Helping Business Weather the Storm

Gauge Correction of Radar-Derived Precipitation Accumulations

by Phillip Spencer, on Nov 19, 2018 1:43:12 PM

Weather radar data is useful to both the professional meteorologist and the interested nonprofessional for—among other things— tracking dangerous thunderstorms (containing, for example, deadly lightning, damaging hail, and tornadoes), locating significant wind shifts and surface boundaries (e.g., drylines and fronts), and even tracking bats flying out of their caves and from under bridges looking for their next meal. The topic of this blog is to discuss how weather radar can be used to estimate precipitation accumulations. Along the way, we will mention some problems with these estimates and describe how the impact of those problems can be mitigated.

A weather radar sends out pulses of electromagnetic radiation into the atmosphere. If the energy encounters a foreign object such as raindrops, hail, insects, bats, etc., a small portion of that energy is reflected to the radar and is detected by a receiver. In general, the higher the number of foreign objects in the air, the higher the amount of energy that will make its way back to the radar receiver. For example, heavy rainfall will reflect more energy to the radar receiver than light rainfall. So, the amount of energy received by the radar receiver (i.e., the reflectivity) can be used as a proxy for the rainfall intensity (i.e., the rainfall rate). It turns out that there are empirical relationships that meteorologists use to relate the reflectivity to the rainfall rate. For example, relationships of the form Z = bRc can be used to estimate the rainfall rate (R) given the reflectivity (Z). Here, b and c are empirical constants for this Z-R relationship. Different combinations of b and c are used depending on the environment. For example, accurate rainfall rate estimates from a moist, tropical environment might require a different pair of constants than estimates from a dry, continental environment. If the rainfall rates (from the Z-R relationship) are summed over a period of time, then we may obtain estimates of accumulated precipitation at each point in the radar domain.

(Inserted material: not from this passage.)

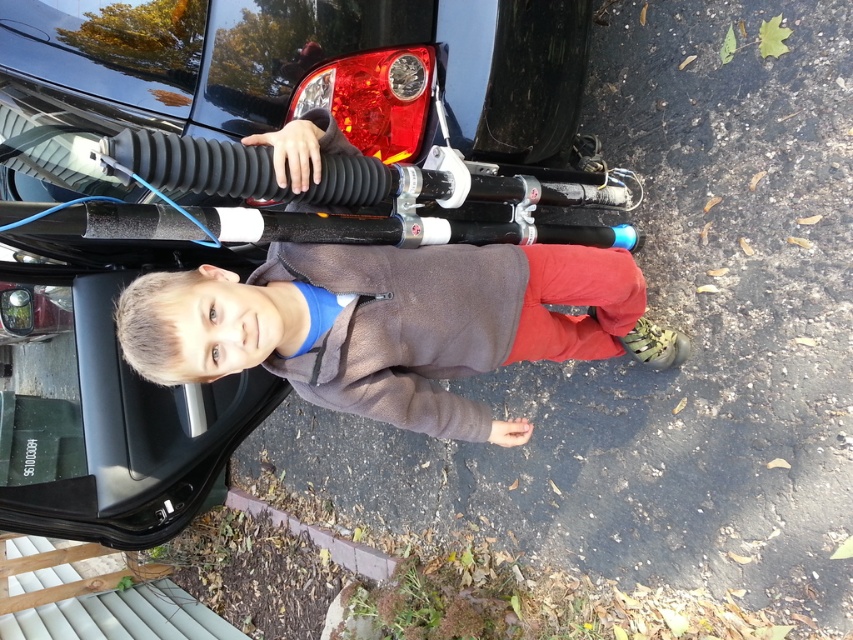 Is point (532, 65) more distant than point (521, 156)?

No.

Is glossy black car at upper left further to the viewer compared to black rubber tire at upper center?

No, it is in front of black rubber tire at upper center.

Is point (26, 13) more distant than point (508, 84)?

Although the radar-derived accumulated precipitation values generally provide a pretty good ballpark estimate of the actual accumulated precipitation, the estimates are not perfect. There are several reasons for this. First, no Z-R relationship perfectly describes the relationship between reflectivity and rainfall rate—it’s an empirical relationship with empirical constants. Second, attenuation of the radar energy from intervening storms may distort the precipitation estimates from distant storms. Third, different shapes and sizes of hydrometeors reflect energy differently. For example, hail within a storm can cause an overestimation of the rainfall rates (and, therefore, an overestimation of the precipitation accumulation). Fourth, the presence of non-hydrometeors (e.g., dust, insects, birds) can provide false, non-zero estimates of rainfall. Although not all-inclusive, these are a few of the reasons for errors in the radar-derived estimates of precipitation accumulation.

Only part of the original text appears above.